Google’s AI chatbot Bard is getting a major upgrade with a new large language model, extensions and the ability to connect to other Google products including search and maps. The update was announced at the company’s Google I/O developer conference along with a raft of other generative AI news including the release of the massive PaLM 2 large language model.
Bard was launched in March in response to the popularity of OpenAI’s ChatGPT and Microsoft adding AI chat to its Bing search engine. Initially launched with the 137-billion parameter LaMDA large language model, it has now been moved to the new 540-billion parameter PaLM 2.
Following moves by OpenAI and Microsoft, Google is adding extensions to the chatbot giving it additional abilities not possible for a large language model on its own. This includes integration with Google and third-party tools such as Spotify, Adobe, Uber Eats and Khan Academy.
It would, for example, allow a user to ask Bard to plan a trip to the beach along with a suitable playlist, and create a presentation with images to convince family members and a lesson on the insects they might encounter – all using natural language prompts.
As well as having a wider source of content to draw on, Bard is becoming more visual, with support for images as an input. This would allow for analysis of an image such as an organisational chart or convert a hand-drawn graph into an interactive one in sheets.
Google I/O news: loading images into Bard
Adobe’s image generation tool FireFly is also being integrated into Bard, where you can then export generated images to Adobe Express. Export options are getting a major upgrade. Users will be able to use Bard to write code and then export it to services such as Google Colab or Replit.
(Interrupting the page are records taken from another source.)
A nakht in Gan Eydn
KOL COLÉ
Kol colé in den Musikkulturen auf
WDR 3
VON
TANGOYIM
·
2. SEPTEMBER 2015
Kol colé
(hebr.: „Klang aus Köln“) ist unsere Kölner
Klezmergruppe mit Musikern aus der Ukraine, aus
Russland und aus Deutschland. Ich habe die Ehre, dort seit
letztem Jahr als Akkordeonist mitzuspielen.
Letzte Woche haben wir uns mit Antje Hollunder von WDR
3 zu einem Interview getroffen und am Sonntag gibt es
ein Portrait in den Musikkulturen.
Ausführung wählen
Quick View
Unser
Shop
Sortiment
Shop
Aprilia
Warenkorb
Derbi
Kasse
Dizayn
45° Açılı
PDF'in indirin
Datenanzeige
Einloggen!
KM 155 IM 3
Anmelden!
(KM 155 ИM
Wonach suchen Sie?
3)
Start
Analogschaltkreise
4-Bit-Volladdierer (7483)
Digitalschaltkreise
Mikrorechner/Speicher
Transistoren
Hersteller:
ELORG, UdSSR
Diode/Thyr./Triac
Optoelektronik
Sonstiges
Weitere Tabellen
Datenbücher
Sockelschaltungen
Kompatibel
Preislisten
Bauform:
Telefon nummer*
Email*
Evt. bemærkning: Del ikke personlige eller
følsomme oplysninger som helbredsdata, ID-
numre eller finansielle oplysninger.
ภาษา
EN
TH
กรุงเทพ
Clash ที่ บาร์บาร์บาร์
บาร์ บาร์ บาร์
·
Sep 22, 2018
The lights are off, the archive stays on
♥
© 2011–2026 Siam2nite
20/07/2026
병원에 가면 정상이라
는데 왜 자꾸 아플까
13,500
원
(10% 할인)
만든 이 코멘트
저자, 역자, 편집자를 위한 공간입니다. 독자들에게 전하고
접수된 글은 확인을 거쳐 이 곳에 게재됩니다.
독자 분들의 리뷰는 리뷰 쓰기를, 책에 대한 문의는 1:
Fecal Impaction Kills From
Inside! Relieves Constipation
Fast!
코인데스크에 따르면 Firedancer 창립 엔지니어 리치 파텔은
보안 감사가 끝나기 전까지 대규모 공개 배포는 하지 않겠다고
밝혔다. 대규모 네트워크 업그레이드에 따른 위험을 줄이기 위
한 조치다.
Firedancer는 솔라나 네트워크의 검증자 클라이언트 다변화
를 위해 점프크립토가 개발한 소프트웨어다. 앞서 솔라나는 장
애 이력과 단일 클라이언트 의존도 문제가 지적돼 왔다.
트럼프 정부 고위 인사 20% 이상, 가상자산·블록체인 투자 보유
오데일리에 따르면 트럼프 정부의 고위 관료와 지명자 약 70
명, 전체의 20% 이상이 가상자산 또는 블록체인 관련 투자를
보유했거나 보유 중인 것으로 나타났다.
The entire Google I/O event was heavily influenced by artificial intelligence. Google confirmed foundation model AI would be coming to its full range of products. This includes cloud, Colab and Workspace products such as Docs, Maps and Meet.
Maps will become more immersive, using AI to create a new immersive view for routes that produce a digitally created model of what the route will look like including landmarks. The company’s core Google Search product is also getting an AI refresh, with the ability to directly respond to a query in a conversational way and allow for multi-part queries without follow-up searches.
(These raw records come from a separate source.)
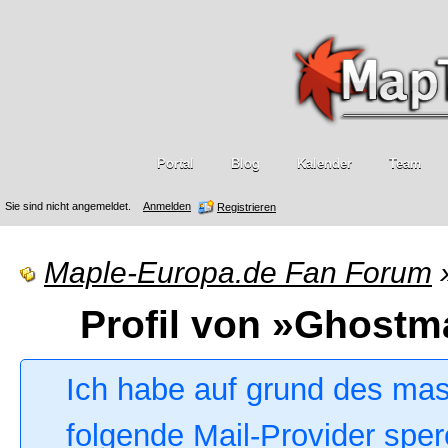
Portal
Blog
Kalender
Team
Sie sind nicht angemeldet.
Anmelden
Registrieren
Maple-Europa.de Fan Forum
Profil von »Ghostm
Ich habe auf grund des ma
folgende Mail-Provider sper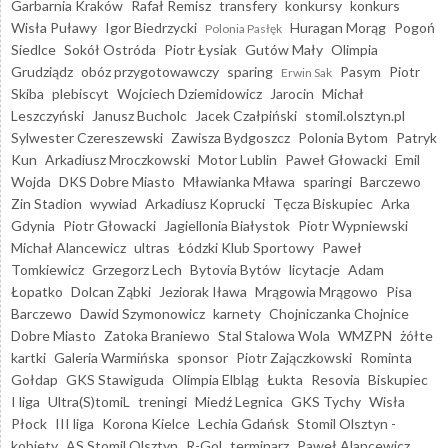
Garbarnia Kraków
Rafał Remisz
transfery
konkursy
konkurs
Wisła Puławy
Igor Biedrzycki
Huragan Morąg
Pogoń
Polonia Pasłęk
Siedlce
Sokół Ostróda
Piotr Łysiak
Gutów Mały
Olimpia
Grudziądz
obóz przygotowawczy
sparing
Pasym
Piotr
Erwin Sak
Skiba
plebiscyt
Wojciech Dziemidowicz
Jarocin
Michał
Leszczyński
Janusz Bucholc
Jacek Czałpiński
stomil.olsztyn.pl
Sylwester Czereszewski
Zawisza Bydgoszcz
Polonia Bytom
Patryk
Kun
Arkadiusz Mroczkowski
Motor Lublin
Paweł Głowacki
Emil
Wojda
DKS Dobre Miasto
Mławianka Mława
sparingi
Barczewo
Zin Stadion
wywiad
Arkadiusz Koprucki
Tęcza Biskupiec
Arka
Gdynia
Piotr Głowacki
Jagiellonia Białystok
Piotr Wypniewski
Michał Alancewicz
ultras
Łódzki Klub Sportowy
Paweł
Tomkiewicz
Grzegorz Lech
Bytovia Bytów
licytacje
Adam
Łopatko
Dolcan Ząbki
Jeziorak Iława
Mrągowia Mrągowo
Pisa
Barczewo
Dawid Szymonowicz
karnety
Chojniczanka Chojnice
Dobre Miasto
Zatoka Braniewo
Stal Stalowa Wola
WMZPN
żółte
kartki
Galeria Warmińska
sponsor
Piotr Zajączkowski
Rominta
Gołdap
GKS Stawiguda
Olimpia Elbląg
Łukta
Resovia
Biskupiec
I liga
Ultra(S)tomiL
treningi
Miedź Legnica
GKS Tychy
Wisła
Płock
III liga
Korona Kielce
Lechia Gdańsk
Stomil Olsztyn -
kobiety
AS Stomil Olsztyn
R-Gol
terminarz
Paweł Alancewicz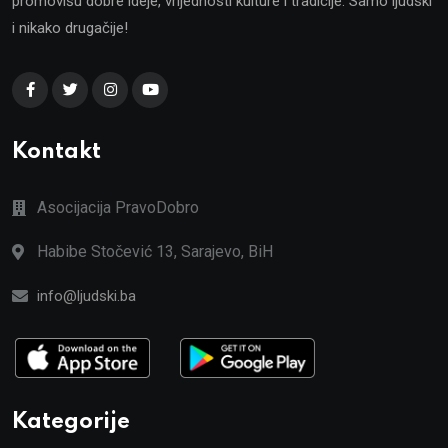
promovišu dobre ideje, vrijednosti kulture i tradicije. Samo ljudski
i nikako drugačije!
Kontakt
Asocijacija PravoDobro
Habibe Stočević 13, Sarajevo, BiH
info@ljudski.ba
Kategorije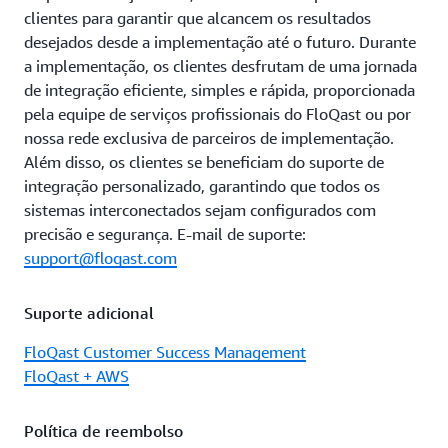
clientes para garantir que alcancem os resultados
desejados desde a implementação até o futuro. Durante
a implementação, os clientes desfrutam de uma jornada
de integração eficiente, simples e rápida, proporcionada
pela equipe de serviços profissionais do FloQast ou por
nossa rede exclusiva de parceiros de implementação.
Além disso, os clientes se beneficiam do suporte de
integração personalizado, garantindo que todos os
sistemas interconectados sejam configurados com
precisão e segurança. E-mail de suporte:
support@floqast.com
Suporte adicional
FloQast Customer Success Management
FloQast + AWS
Política de reembolso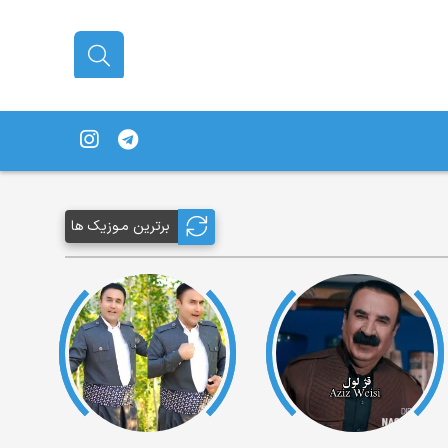
برترین مـوزیک ها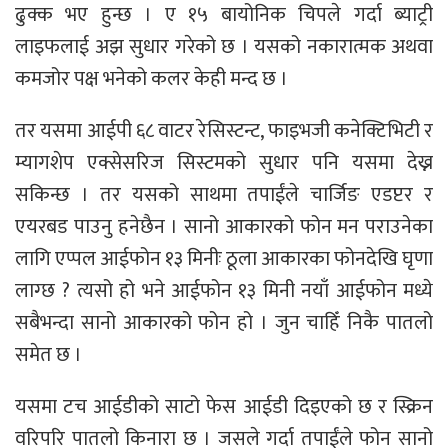
ढुक्क भए हुन्छ । ए १५ बायोनिक चिपले गर्दा ब्याट्री
लाइफलाई अझ सुधार गरेको छ । यसको नकारात्मक अथवा
कमजोर पक्ष भनेको कलर केही मन्द छ ।
तर यसमा आईपी ६८ वाटर रेसिस्टन्ट, फाइभजी कनेक्टिभिटी र
म्यागशेप एक्सेसरिज सिस्टमको सुधार पनि यसमा देख्न
सकिन्छ । तर यसको साथमा तपाईंले चार्जिङ एडप्टर र
एयरबड पाउनु हनेछैन । सानो आकारको फोन मन पराउनेका
लागि एप्पल आईफोन १३ मिनीः ठूला आकारका फोनदेखि घृणा
लाग्छ ? त्यसो हो भने आईफोन १३ मिनी नयाँ आईफोन मध्ये
सबैभन्दा सानो आकारको फोन हो । जुन चाहिँ निकै पातलो
समेत छ ।
यसमा टच आईडीको साटो फेस आईडी दिइएको छ र स्क्रिन
वरिपरि पातलो किनारा छ । जसले गर्दा तपाईंले फोन सानो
There will be a “help me write” button in Gmail and Docs. Google gave the example that it could be used to write a reply to an airline asking for a full refund that pulls in flight details from previous emails and using phrasing that gives you the best chance of success.
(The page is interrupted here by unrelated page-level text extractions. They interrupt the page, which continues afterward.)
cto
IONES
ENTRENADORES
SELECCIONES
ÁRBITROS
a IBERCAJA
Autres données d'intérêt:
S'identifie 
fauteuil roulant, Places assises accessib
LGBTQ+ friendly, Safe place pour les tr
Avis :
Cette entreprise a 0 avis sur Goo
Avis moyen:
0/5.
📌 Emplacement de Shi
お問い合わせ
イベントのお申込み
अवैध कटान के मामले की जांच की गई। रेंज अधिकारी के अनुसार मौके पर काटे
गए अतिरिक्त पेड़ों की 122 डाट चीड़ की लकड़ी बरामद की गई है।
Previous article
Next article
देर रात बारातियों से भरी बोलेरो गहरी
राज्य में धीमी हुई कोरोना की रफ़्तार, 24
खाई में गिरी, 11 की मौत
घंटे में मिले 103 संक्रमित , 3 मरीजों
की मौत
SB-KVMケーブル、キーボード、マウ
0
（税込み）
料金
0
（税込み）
Image generation is being incorporated into Slides, so the user can type what they want to see and have it generate options in the sidebar that can be pulled into the slide. Sheets will also be able to turn ideas into action points and create text insights from datasets. It can also improve labelling of data to reduce the burden of manual data entry.
Google’s new large language models: PaLM 2 and Gemini
Outside of Bard and generative AI, one of the most important announcements from I/O was the release of PaLM 2 itself, and confirmation Google is working on the next-generation model, codenamed Gemini. This will be fully multi-modal, meaning it has the ability to take a range of media as input and output a similarly diverse selection of formats.
PaLM 2 is being made available as an API to Google Cloud users, along with other enterprise-friendly updates including a dedicated coding model, an image generation model trained on traceable data, and a speech-to-text model.
Google has also fine-tuned PaLM 2 to work better across multiple languages and with coding, giving an example of a multinational project where developers need comments in different languages. One coder can write a function, send it to a colleague in another country and have PaLM 2 add comments in their colleague’s native language to explain how it works.
It has been trained to pass language proficiency exams at a “mastery” level across 100 languages. Google claims it can engage in these languages using nuance including idioms, poems and riddles. It has also been giving more reasoning capabilities, training on scientific papers with mathematical expressions. This, says Google, gives it the ability to show logic, common sense reasoning and mathematical abilities.
Beyond coding and language, PaLM 2 has been further tuned for medical knowledge and even on best practices in cybersecurity for use in securing cloud environments.
“This fine-tuning achieved a 9X reduction in inaccurate reasoning when compared to the base model, approaching the performance of clinician experts who answered the same set of questions,” declared CEO Sundar Pichai. “In fact, Med-PaLM 2 was the first language model to perform at “expert” level on medical licensing exam-style questions, and is currently the state of the art.”
The company also unveiled Gemini, the next-generation large language model. “We’re already at work on Gemini,” declared Zoubin Ghahramani, vice president, Google DeepMind, the British AI research unit recently fully integrated with Google’s AI team.
He did not offer any timescales on when the system might emerge, but said it would be “created from the ground up to be multimodal, highly efficient at tool and API integrations, and built to enable future innovations, like memory and planning.”
It is still at the training stage but comes with capabilities not seen in any previous Google model, according to Ghahramani, who says it will need to be fully tested for safety before being deployed, but once ready will replace PaLM 2 as the engine inside Google products.